Exercise details: Records follow. Select each line holding "Notifications".

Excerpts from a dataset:

# # # # # # #

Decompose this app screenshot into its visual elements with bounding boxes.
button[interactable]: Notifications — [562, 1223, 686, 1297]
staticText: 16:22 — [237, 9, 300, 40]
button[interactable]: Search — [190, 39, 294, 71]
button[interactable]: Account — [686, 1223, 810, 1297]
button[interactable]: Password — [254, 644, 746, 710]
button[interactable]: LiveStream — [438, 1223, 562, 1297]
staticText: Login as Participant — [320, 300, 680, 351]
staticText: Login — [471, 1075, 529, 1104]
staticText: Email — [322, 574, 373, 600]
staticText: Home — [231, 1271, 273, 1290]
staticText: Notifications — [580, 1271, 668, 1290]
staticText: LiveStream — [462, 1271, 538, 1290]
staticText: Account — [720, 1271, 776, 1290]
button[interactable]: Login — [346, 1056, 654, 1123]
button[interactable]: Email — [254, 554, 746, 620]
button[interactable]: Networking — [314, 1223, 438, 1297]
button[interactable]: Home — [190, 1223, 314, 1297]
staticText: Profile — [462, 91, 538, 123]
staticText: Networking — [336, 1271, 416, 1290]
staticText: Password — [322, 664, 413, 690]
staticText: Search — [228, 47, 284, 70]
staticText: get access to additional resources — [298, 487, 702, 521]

# # # # # # #

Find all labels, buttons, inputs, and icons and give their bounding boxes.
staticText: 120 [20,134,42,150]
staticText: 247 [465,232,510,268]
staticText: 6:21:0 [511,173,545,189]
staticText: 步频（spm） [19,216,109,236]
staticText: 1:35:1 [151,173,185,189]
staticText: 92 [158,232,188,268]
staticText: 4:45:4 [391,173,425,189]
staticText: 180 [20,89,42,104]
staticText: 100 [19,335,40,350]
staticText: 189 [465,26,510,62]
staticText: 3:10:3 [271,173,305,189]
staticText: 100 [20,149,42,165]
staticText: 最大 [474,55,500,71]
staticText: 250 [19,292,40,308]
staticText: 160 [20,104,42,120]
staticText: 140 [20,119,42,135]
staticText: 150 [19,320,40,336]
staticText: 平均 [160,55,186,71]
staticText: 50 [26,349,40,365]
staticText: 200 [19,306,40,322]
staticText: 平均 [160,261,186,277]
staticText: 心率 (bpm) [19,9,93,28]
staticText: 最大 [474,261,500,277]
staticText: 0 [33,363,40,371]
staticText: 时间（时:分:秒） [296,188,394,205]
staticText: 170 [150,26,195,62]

# # # # # # #

Answer space:
button[interactable]: Notifications — [562, 1223, 686, 1297]
staticText: Notifications — [580, 1271, 668, 1290]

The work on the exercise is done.